Des dérapages budgétaires systématiques
Dans un rapport d’information publié le 26 mai, Philippe Dallier (ex-sénateur LR de Seine-Saint-Denis), pointait la fragilité d’une politique menée dans l’urgence, et donc difficile à budgétiser. Le rapport relève notamment l’écart entre le budget initialement alloué à l’hébergement d’urgence et les sommes réellement consommées, sans qu’il en soit tenu compte dans le budget suivant. En clair, le budget fixé pour une année dans la loi de finances initiale est systématiquement inférieur aux crédits dépensés l’année précédente. En 2018, le budget de l’hébergement d’urgence prévoyait 1,9 milliard pour une dépense réelle de plus de 2 milliards. Pourtant, le budget voté en 2019 ne prévoyait « que » 1,8 milliard d’euros. « Il en résulte des ouvertures de crédits importantes en cours d’année, mais aussi des difficultés importantes pour les associations et organismes en charge de l’accueil et de l’hébergement des personnes précaires », note Philippe Dallier.

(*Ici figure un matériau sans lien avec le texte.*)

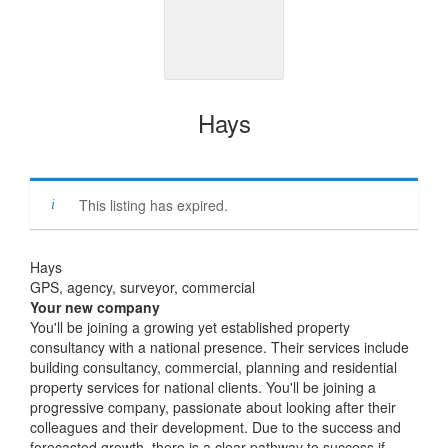
Hays
This listing has expired.
Hays
GPS, agency, surveyor, commercial
Your new company
You'll be joining a growing yet established property
consultancy with a national presence. Their services include
building consultancy, commercial, planning and residential
property services for national clients. You'll be joining a
progressive company, passionate about looking after their
colleagues and their development. Due to the success and
forecasted growth, there is a clear pathway to success if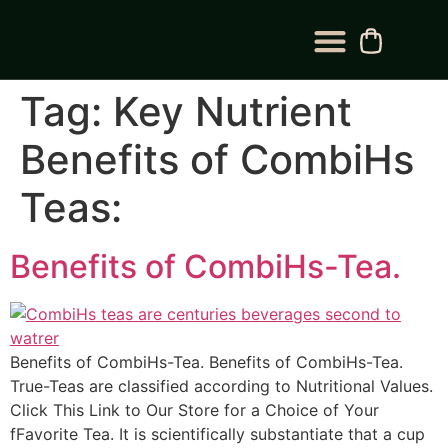
BLOG CATEGORY
CONTACT US
Tag:
Key Nutrient
Benefits of CombiHs
Teas:
Benefits of CombiHs-Tea.
Benefits of CombiHs-Tea. Benefits of CombiHs-Tea.
True-Teas are classified according to Nutritional Values.
Click This Link to Our Store for a Choice of Your
fFavorite Tea. It is scientifically substantiate that a cup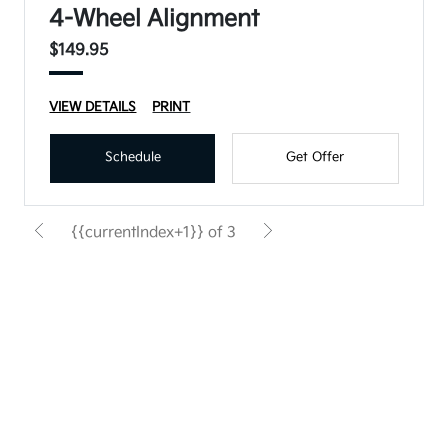
4-Wheel Alignment
$149.95
VIEW DETAILS
PRINT
Schedule
Get Offer
{{currentIndex+1}} of 3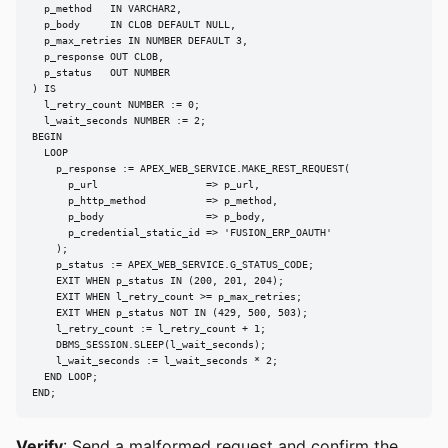
  p_method   IN VARCHAR2,

  p_body     IN CLOB DEFAULT NULL,

  p_max_retries IN NUMBER DEFAULT 3,

  p_response OUT CLOB,

  p_status   OUT NUMBER

) IS

  l_retry_count NUMBER := 0;

  l_wait_seconds NUMBER := 2;

BEGIN

  LOOP

    p_response := APEX_WEB_SERVICE.MAKE_REST_REQUEST(

      p_url                  => p_url,

      p_http_method          => p_method,

      p_body                 => p_body,

      p_credential_static_id => 'FUSION_ERP_OAUTH'

    );

    p_status := APEX_WEB_SERVICE.G_STATUS_CODE;

    EXIT WHEN p_status IN (200, 201, 204);

    EXIT WHEN l_retry_count >= p_max_retries;

    EXIT WHEN p_status NOT IN (429, 500, 503);

    l_retry_count := l_retry_count + 1;

    DBMS_SESSION.SLEEP(l_wait_seconds);

    l_wait_seconds := l_wait_seconds * 2;

  END LOOP;

END;
Verify
: Send a malformed request and confirm the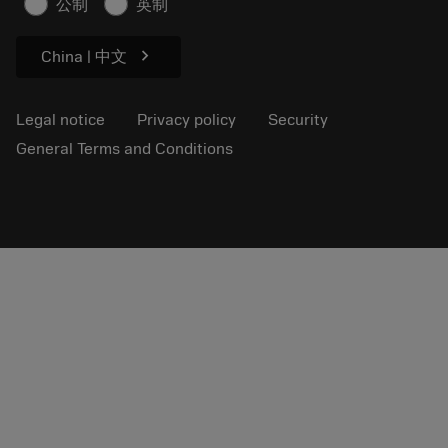
公制
英制
Sustainability
chevron_right
China | 中文
Legal notice
Privacy policy
Security
General Terms and Conditions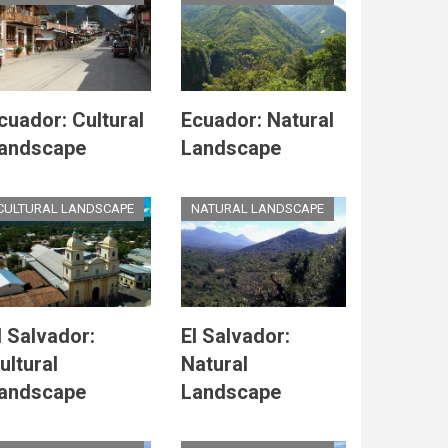
cuador: Cultural
Ecuador: Natural
andscape
Landscape
CULTURAL LANDSCAPE
NATURAL LANDSCAPE
l Salvador:
El Salvador:
ultural
Natural
andscape
Landscape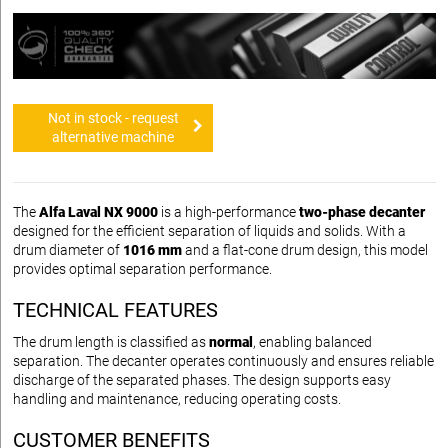
Not in stock - request
alternative machine
The
Alfa Laval NX 9000
is a high-performance
two-phase decanter
designed for the efficient separation of liquids and solids. With a
drum diameter of
1016 mm
and a flat-cone drum design, this model
provides optimal separation performance.
TECHNICAL FEATURES
The drum length is classified as
normal
, enabling balanced
separation. The decanter operates continuously and ensures reliable
discharge of the separated phases. The design supports easy
handling and maintenance, reducing operating costs.
CUSTOMER BENEFITS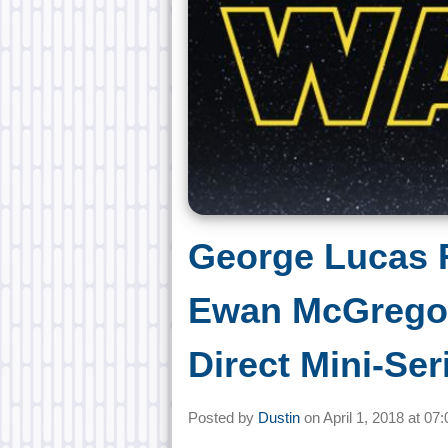
George Lucas R
Ewan McGregor
Direct Mini-Ser
Posted by
Dustin
on
April 1, 2018 at
07: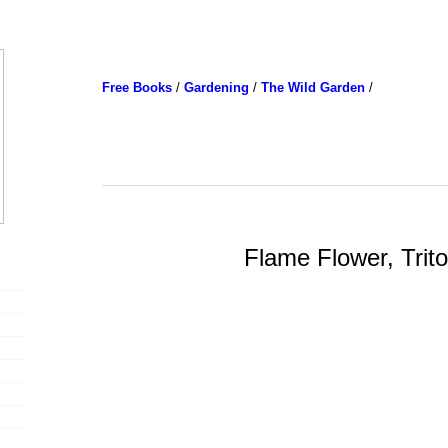
Free Books
/
Gardening
/
The Wild Garden
/
Flame Flower, Trit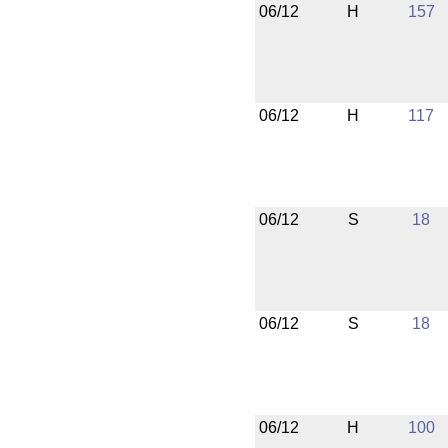
06/12
H
157
06/12
H
117
06/12
S
18
06/12
S
18
06/12
H
100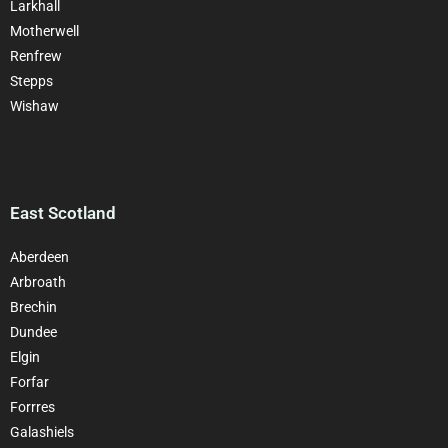
Larkhall
Motherwell
Renfrew
Stepps
Wishaw
East Scotland
Aberdeen
Arbroath
Brechin
Dundee
Elgin
Forfar
Forrres
Galashiels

La réforme annoncée pourrait s’accorder avec une meilleure maîtrise des coûts. « Cette programmation pluriannuelle de l’hébergement et du logement permettra d’avoir une visibilité sur le nombre de places sur 5 ans », fait valoir le ministère chargé du Logement. De quoi « prévoir, programmer, anticiper et transformer les places en fonction des besoins des territoires et des publics ».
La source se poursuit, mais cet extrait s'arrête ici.